Survey Shows Companies Protecting Incentive Travel for Staff
04/27/2020
From April 2 through April 16, 2020, the Incentive Research Foundation fielded a survey of more than 250 incentive providers, both third parties and corporate end users, who responded with insights into the disposition of their incentive travel award programs as a result of COVID-19. According to IRF, the results are encouraging; data shows that organizations value incentive travel award programs, and that budgets for these hard-earned awards are largely being protected.
The majority (61.5%) of incentive trips originally planned for Q1 or Q2 of 2020 have been postponed into Q3 or Q4 of 2020, or into 2021 according to respondents. Of the remainder, 10% noted that they had not made any changes at the time of the survey, and one quarter indicated their program had been cancelled.
High Rates of Budgets Staying Intact
Of those indicating they had postponed their incentive travel reward, 70.25% noted that there had been no change to their budget. In subsequent conversations with program owners, they indicated that the organization “recognizes the importance of rewarding the effort made by the winners in the prior year and therefore is protecting the budget.”
Scaling Back When Budgets Reduced
The remaining 29.75% are working with reduced budgets. In order to execute their programs with a lower budget, the majority are scaling back offsite events and activities, reducing the number of program nights, and scaling back entertainment. One respondent noted that the reduced budget is not coming from a corporate mandate, but rather offsetting penalties incurred from having to postpone.

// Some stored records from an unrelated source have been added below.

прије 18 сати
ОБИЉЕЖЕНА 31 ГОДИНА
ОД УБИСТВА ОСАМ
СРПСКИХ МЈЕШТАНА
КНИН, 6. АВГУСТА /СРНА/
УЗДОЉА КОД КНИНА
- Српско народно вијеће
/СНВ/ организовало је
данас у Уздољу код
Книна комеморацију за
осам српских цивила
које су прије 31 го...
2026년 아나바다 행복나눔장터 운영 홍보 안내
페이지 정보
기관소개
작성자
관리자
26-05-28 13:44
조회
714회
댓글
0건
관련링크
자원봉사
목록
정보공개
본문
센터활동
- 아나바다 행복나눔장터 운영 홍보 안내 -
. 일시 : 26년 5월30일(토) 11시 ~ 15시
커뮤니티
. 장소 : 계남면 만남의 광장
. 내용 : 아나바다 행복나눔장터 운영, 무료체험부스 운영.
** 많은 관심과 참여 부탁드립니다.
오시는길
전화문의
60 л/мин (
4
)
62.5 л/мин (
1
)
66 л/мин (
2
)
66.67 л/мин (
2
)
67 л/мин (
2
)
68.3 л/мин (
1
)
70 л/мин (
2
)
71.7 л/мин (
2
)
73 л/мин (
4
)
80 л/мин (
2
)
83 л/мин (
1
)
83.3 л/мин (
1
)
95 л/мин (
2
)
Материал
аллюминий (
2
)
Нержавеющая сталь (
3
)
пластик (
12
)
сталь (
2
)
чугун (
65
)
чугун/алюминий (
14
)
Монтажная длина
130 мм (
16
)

Other options being explored include eliminating or reducing amenities and room drops, eliminating guest participation, and scaling back complimentary food and beverage offerings.

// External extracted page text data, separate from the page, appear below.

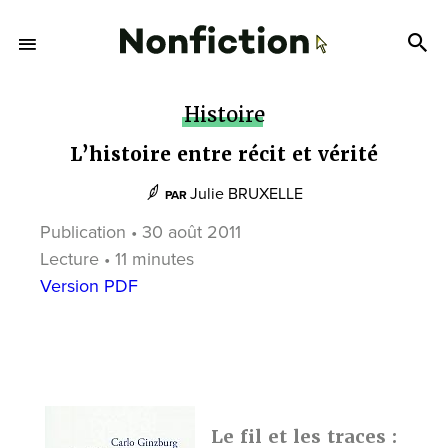
Histoire
L’histoire entre récit et vérité
Julie BRUXELLE
PAR
Publication • 30 août 2011
Lecture • 11 minutes
Version PDF
Le fil et les traces :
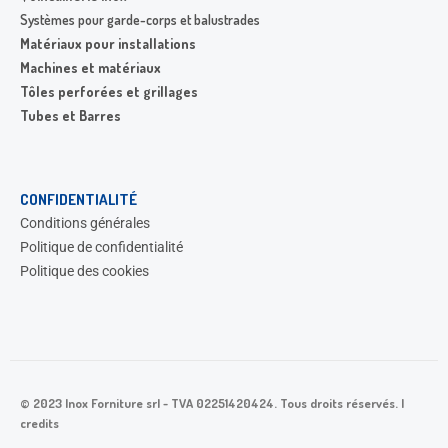
Systèmes pour garde-corps et balustrades
Matériaux pour installations
Machines et matériaux
Tôles perforées et grillages
Tubes et Barres
CONFIDENTIALITÉ
Conditions générales
Politique de confidentialité
Politique des cookies
© 2023 Inox Forniture srl - TVA 02251420424. Tous droits réservés. |
credits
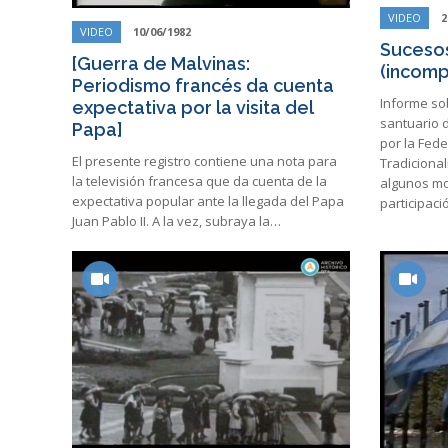
VIDEO
2
VIDEO
10/06/1982
Sucesos
[Guerra de Malvinas:
(incomp
Periodismo francés da cuenta
Informe sob
expectativa por la visita del
santuario d
Papa]
por la Fed
El presente registro contiene una nota para
Tradiciona
la televisión francesa que da cuenta de la
algunos mo
expectativa popular ante la llegada del Papa
participac
Juan Pablo II. A la vez, subraya la…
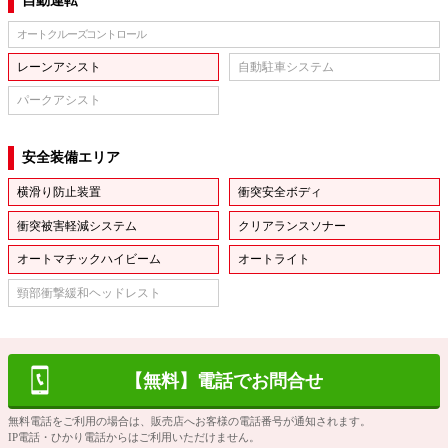
自動運転
オートクルーズコントロール
レーンアシスト
自動駐車システム
パークアシスト
安全装備エリア
横滑り防止装置
衝突安全ボディ
衝突被害軽減システム
クリアランスソナー
オートマチックハイビーム
オートライト
頸部衝撃緩和ヘッドレスト
【無料】電話でお問合せ
無料電話をご利用の場合は、販売店へお客様の電話番号が通知されます。
IP電話・ひかり電話からはご利用いただけません。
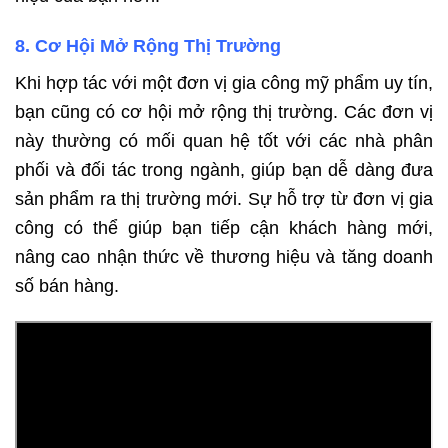
8. Cơ Hội Mở Rộng Thị Trường
Khi hợp tác với một đơn vị gia công mỹ phẩm uy tín,
bạn cũng có cơ hội mở rộng thị trường. Các đơn vị
này thường có mối quan hệ tốt với các nhà phân
phối và đối tác trong ngành, giúp bạn dễ dàng đưa
sản phẩm ra thị trường mới. Sự hỗ trợ từ đơn vị gia
công có thể giúp bạn tiếp cận khách hàng mới,
nâng cao nhận thức về thương hiệu và tăng doanh
số bán hàng.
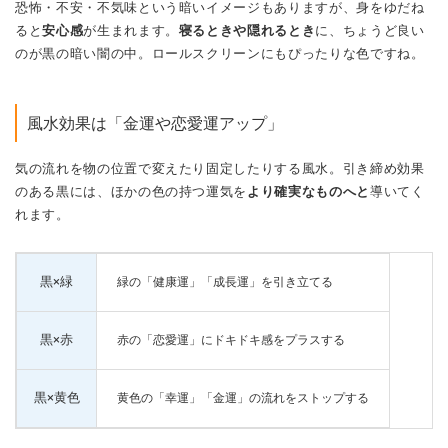
恐怖・不安・不気味という暗いイメージもありますが、身をゆだね
ると
安心感
が生まれます。
寝るときや隠れるとき
に、ちょうど良い
のが黒の暗い闇の中。ロールスクリーンにもぴったりな色ですね。
風水効果は「金運や恋愛運アップ」
気の流れを物の位置で変えたり固定したりする風水。引き締め効果
のある黒には、ほかの色の持つ運気を
より確実なものへと
導いてく
れます。
黒×緑
緑の「健康運」「成長運」を引き立てる
黒×赤
赤の「恋愛運」にドキドキ感をプラスする
黒×黄色
黄色の「幸運」「金運」の流れをストップする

If the Trip Is Cancelled, Most Find Alternative Means of Recognizing Winners
Among those canceling their programs, 75% indicated they were recognizing winners in another way. The answers were varied with many organizations working to find creative ways to ensure participants felt recognized for the effort put forth to earn the award including delivering hand-written notes from the CEO and holding virtual celebrations to recognize those who had earned.
The most common award substitutions were:
- Merchandise and offering points to be redeemed for merchandise
- Cash, with some noting that this comes with tax implications
- Individual travel
- Gift cards and vouchers
Majority Sticking with Current Rules Structures
When asked about the current qualifying period, 64% of respondents indicated that they were not making changes to their current fiscal year earning period. Similarly, 70% indicated they were not making any changes to their rules structures in an effort to maintain their incentive travel reward given the current financial crisis. This indicates some confidence in the support for incentives within these organizations.
However, among the remaining 30% of respondents that indicated they were making changes to rules structures the approaches were varied. In verbatim responses, many respondents indicated that rules structure changes were being discussed, but it was too early to know exactly what changes would be implemented. Others noted that they were reducing the size of the winner pool. The comments also suggest that many will be reducing the qualification criteria relative to new revenue expectations of the organization. Examples of the open-ended comments:
- “Considering self-funding”
- “Adjusting qualification periods, lowering required months to win”
- “Lowering revenue levels”
- “Smaller winners pool and more smaller value rewards non-travel”
- “To be determined….adjusting to the new world after the Coronavirus”
- “Expecting to sell 30% less. Will still take top 10% on travel and reward middle 60 with tangible.”
As the world navigates the short and long-term impacts of COVID-19, incentive professionals are adapting according to IRF. The data suggests incentive travel awards are important to the organizations that utilize them as they work to postpone programs and maintain their current rules structures or adapt to the current economic realities.